Sesto posto nella staffetta 4x400 e record italiano in semifinale
PESCARA. Il sesto posto della 4x400 femminile, unica staffetta azzurra qualificata alle Olimpiadi di Rio, è stato uno delle poche note liete della spedizione dell’atletica che, come noto, non ha riportato medaglie. Alla storica impresa, che non si ripeteva dalle Olimpiadi di Los Angeles 1984 (identico sesto posto con Lombardo, Campana, Masullo, Rossi in 3’30”82), ha dato il suo determinate apporto la veterana Maria Enrica Spacca, insieme alle colleghe Maria Benedicta Chigbolu, Ayomide Folorunso e Libania Grenot. Il capolavoro è stato compiuto in semifinale, dove le azzurre hanno stabilito il primato italiano con 3’25”16, migliorando il precedente di 3’25”71 risalente agli Europei di Barcellona 2010 con la Spacca presente in terza frazione. La quattrocentista di origine aquilana, ma cresciuta a Borgorose, in provincia di Rieti, ha saputo smentire con una prova di grande efficacia e determinazione agonistica le perplessità sulla sua scelta.

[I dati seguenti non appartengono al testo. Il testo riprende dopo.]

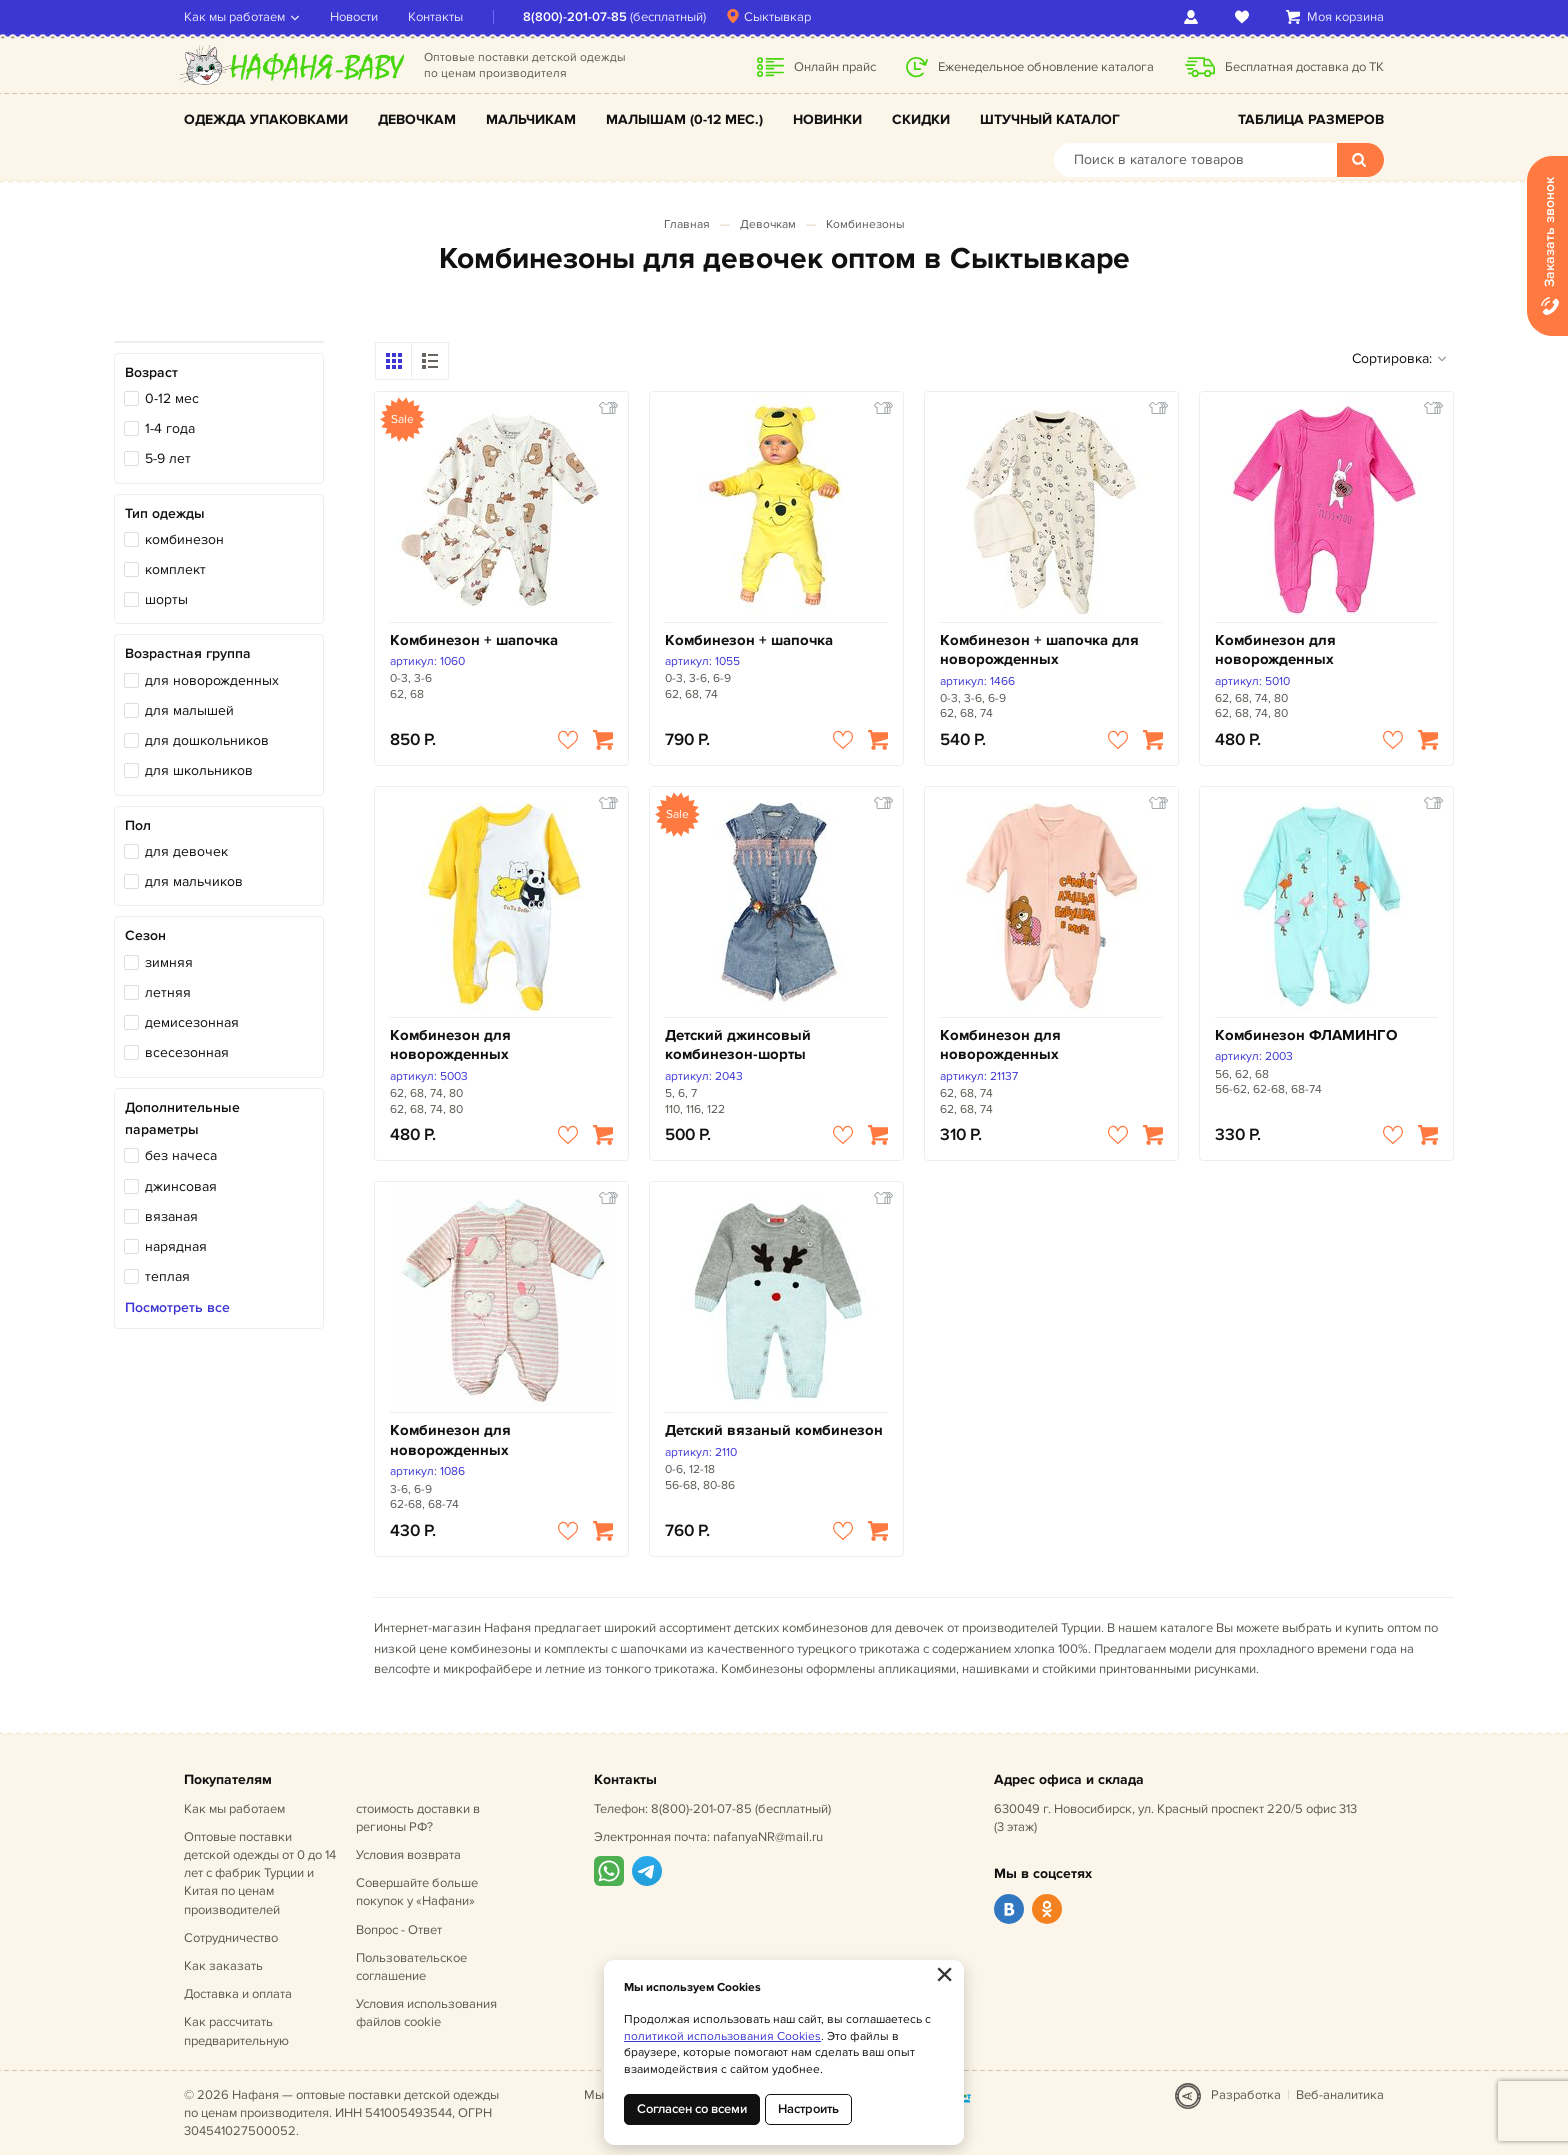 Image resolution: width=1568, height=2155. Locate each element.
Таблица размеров (1311, 119)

Proveniente da una stagione non esaltante, la Spacca aveva il peggiore accredito tra le azzurre candidate a un posto in staffetta. Non che la sua migliore prestazione stagionale (53”41) fosse lontana da quella delle altre ma, secondo criteri meritocratici di tipo anglosassone, sarebbe dovuta scivolare tra le riserve. Invece, soprattutto in semifinale, ha saputo riprendersi una rivincita sugli scettici. In finale non era proibitivo puntare al bronzo (oro e argento ipotecati da Stati Uniti e Giamaica, che si sono permessi il lusso di schierare le riserve in qualificazione), ma le energie erano inferiori al giorno precedente. La Spacca dichiara di sentirsi soddisfatta, perché ha dato tutto quello che poteva, così come le sue compagne di squadra. L’Italia in finale ha corso in 3’27”05, lontana poco più di un secondo dal bronzo della Gran Bretagna con 3’25”78. Per la Spacca, a trenta anni compiuti, è forse l’ultima olimpiade in carriera, dopo quella di Londra 2012. Ma ci sono altri appuntamenti che potrebbero vederla ancora sulla breccia: i Mondiali 2017 di Londra e gli Europei di Berlino del 2018. (r.r.)